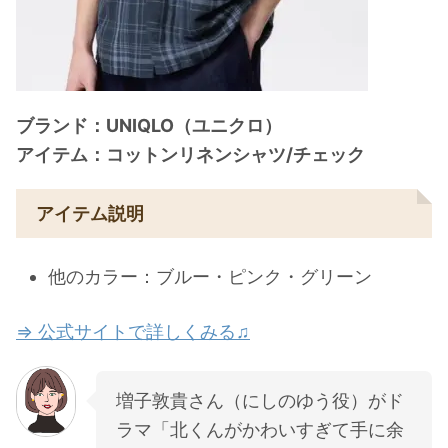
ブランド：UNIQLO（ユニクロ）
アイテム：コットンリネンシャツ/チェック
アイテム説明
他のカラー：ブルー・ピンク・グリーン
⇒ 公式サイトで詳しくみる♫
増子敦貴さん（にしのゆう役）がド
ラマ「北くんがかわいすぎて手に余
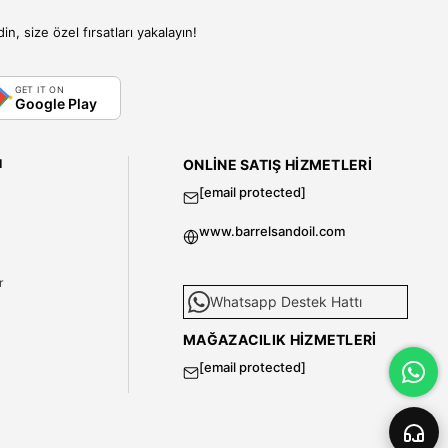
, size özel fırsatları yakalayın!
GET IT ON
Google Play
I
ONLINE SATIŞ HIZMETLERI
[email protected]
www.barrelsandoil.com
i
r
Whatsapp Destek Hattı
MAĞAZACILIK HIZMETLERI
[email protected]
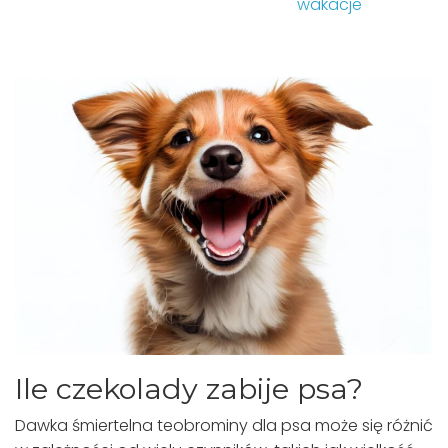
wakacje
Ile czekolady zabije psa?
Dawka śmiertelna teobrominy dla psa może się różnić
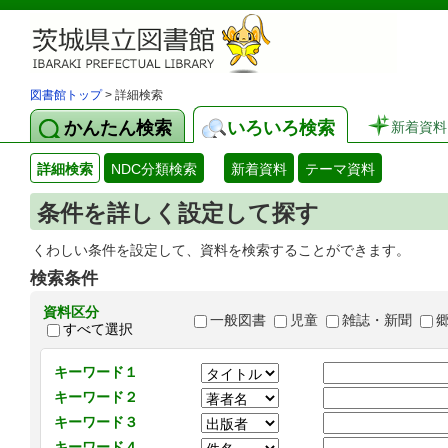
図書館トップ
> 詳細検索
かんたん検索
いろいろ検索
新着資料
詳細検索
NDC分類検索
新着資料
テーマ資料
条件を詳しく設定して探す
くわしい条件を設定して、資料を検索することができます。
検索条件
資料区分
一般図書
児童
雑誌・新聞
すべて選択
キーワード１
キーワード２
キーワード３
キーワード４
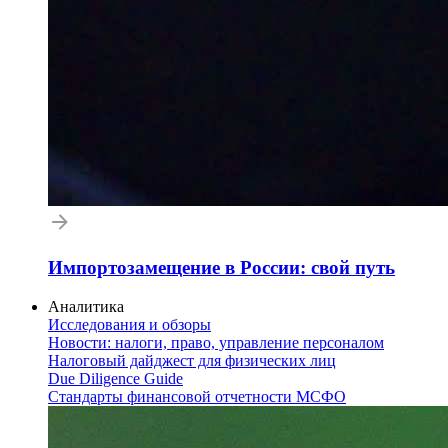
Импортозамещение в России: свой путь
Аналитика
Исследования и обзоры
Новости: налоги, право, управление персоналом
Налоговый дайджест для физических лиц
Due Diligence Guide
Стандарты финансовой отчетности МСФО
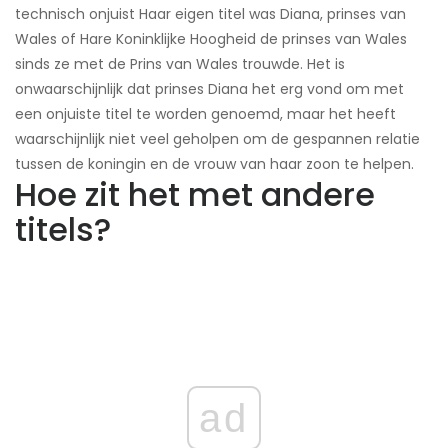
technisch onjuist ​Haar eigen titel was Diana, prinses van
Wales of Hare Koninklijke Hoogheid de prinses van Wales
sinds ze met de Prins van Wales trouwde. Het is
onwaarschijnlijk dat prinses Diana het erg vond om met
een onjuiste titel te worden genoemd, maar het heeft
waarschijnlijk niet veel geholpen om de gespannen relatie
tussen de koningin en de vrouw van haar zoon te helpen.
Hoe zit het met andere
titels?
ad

◆ ◆ ◆

About this task -> No pictures should appear in the copy. Reproduce exactly the lines from the line containing "www.barrelsandoil.com" through the last line of the data, inclusive.

Response to this task ->
www.barrelsandoil.com
i
r
Whatsapp Destek Hattı
MAĞAZACILIK HIZMETLERI
[email protected]
wakacje
Ile czekolady zabije psa?
Dawka śmiertelna teobrominy dla psa może się różnić
図書館トップ
> 詳細検索
かんたん検索
いろいろ検索
新着資料
詳細検索
NDC分類検索
新着資料
テーマ資料
条件を詳しく設定して探す
くわしい条件を設定して、資料を検索することができます。
検索条件
資料区分
一般図書
児童
雑誌・新聞
すべて選択
キーワード１
キーワード２
キーワード３
キーワード４
Импортозамещение в России: свой путь
Аналитика
Исследования и обзоры
Новости: налоги, право, управление персоналом
Налоговый дайджест для физических лиц
Due Diligence Guide
Стандарты финансовой отчетности МСФО
technisch onjuist ​Haar eigen titel was Diana, prinses van
Wales of Hare Koninklijke Hoogheid de prinses van Wales
sinds ze met de Prins van Wales trouwde. Het is
onwaarschijnlijk dat prinses Diana het erg vond om met
een onjuiste titel te worden genoemd, maar het heeft
waarschijnlijk niet veel geholpen om de gespannen relatie
tussen de koningin en de vrouw van haar zoon te helpen.
Hoe zit het met andere
titels?
ad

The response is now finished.